I could remember, so vividly, that sensation of fear and apprehension as I would lift myself higher and higher into the ancient, gnarled boughs of those trees, my heart swelling with pride at how far I was willing to go, how I could leave everyone behind me so easily. I was brave, I told myself. I was strong. An adventurer. An example.
That was how I’d felt trying to stop Reid Brody from assaulting the man who’d assaulted me. I’d felt, in those moments, I’d climbed to the very top of the tallest tree and everyone else was beneath me, looking up. I had to set an example.
But then that man had hit him, and Reid had gotten hurt—because of me—and all at once, I remembered that fatal flaw of mine. The girl who climbed, but could not get down.
I felt a little like that again as Reid took me to the Ferris wheel, an enormous, metal
behemoth that sat square in the middle of the fairgrounds. We were surrounded on all sides by the hustle and bustle of the evening, cicadas singing from the fields, laughter and shouting and other noises all too human, all too much. Even this far away, I could still make out the ringing and dinging of the game booths, and each twinkling sound reminded me of the bruise along Reid’s jaw and how I had contributed to it.
But I’d done the right thing, hadn’t I? Risen above temptation—encouraged others to do the same? If I was going to spend time in the English world, shouldn’t I be trying to make it a better place? A more Godly place?

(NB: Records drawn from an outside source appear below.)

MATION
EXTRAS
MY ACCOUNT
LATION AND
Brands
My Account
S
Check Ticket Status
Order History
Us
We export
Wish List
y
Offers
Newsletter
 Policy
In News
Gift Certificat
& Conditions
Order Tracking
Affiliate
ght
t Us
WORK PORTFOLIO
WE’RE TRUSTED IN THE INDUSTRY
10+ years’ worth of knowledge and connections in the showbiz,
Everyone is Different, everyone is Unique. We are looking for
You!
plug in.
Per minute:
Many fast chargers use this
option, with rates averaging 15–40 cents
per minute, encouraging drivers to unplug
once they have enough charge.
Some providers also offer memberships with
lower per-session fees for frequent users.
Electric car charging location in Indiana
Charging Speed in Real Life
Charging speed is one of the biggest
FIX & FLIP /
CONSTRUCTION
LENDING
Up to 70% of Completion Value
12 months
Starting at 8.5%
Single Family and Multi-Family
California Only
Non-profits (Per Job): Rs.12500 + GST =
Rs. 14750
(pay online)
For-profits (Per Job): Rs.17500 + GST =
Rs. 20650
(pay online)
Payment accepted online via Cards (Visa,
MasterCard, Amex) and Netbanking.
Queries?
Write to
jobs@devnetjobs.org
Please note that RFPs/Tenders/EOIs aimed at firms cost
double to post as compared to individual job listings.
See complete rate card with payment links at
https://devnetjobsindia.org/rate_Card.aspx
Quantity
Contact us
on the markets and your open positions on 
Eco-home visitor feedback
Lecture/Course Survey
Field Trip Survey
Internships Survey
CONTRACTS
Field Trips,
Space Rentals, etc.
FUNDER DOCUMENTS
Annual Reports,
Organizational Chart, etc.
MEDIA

And how Godly was it for Reid to be harmed instead of that man? The latter had done something terribly wrong, the particulars of which I still couldn’t deduce. The former had only leapt to my defense. And yet, in my attempt to broker peace between them, I’d punished my defender and let the sinner get away. That wasn’t justice, Biblical or otherwise, and I felt like a fool.
My awareness of my mistake only intensified as Reid boarded one of the Ferris wheel cars with me and lowered the lap bar. I clung to it tightly as the attendant next to us pulled a lever and up we went, into the clouds. I held my breath on our ascent, the rickety car swinging like a cradle over the carnival below. People began to look like ants, and I too began to feel very small.
I glanced at Reid then. Purple splotches were beginning to spread beneath his beard, only partially hidden by the thickness of his facial hair. Every time I caught a glimpse, I felt awful. And yet somehow, beyond any reasoning I could conjure, that bruise made him even more attractive. Perhaps it reminded me that Reid was brave, too, and not in a childish way—in the way only a man like him could be.
I found myself admiring him, lost in these thoughts as the stars grew closer and the Earth faded away. I was just beginning to forget how incredibly high up we were when there was a metallic screech that rang through every spoke of the wheel and made our car shudder to a halt at the very top.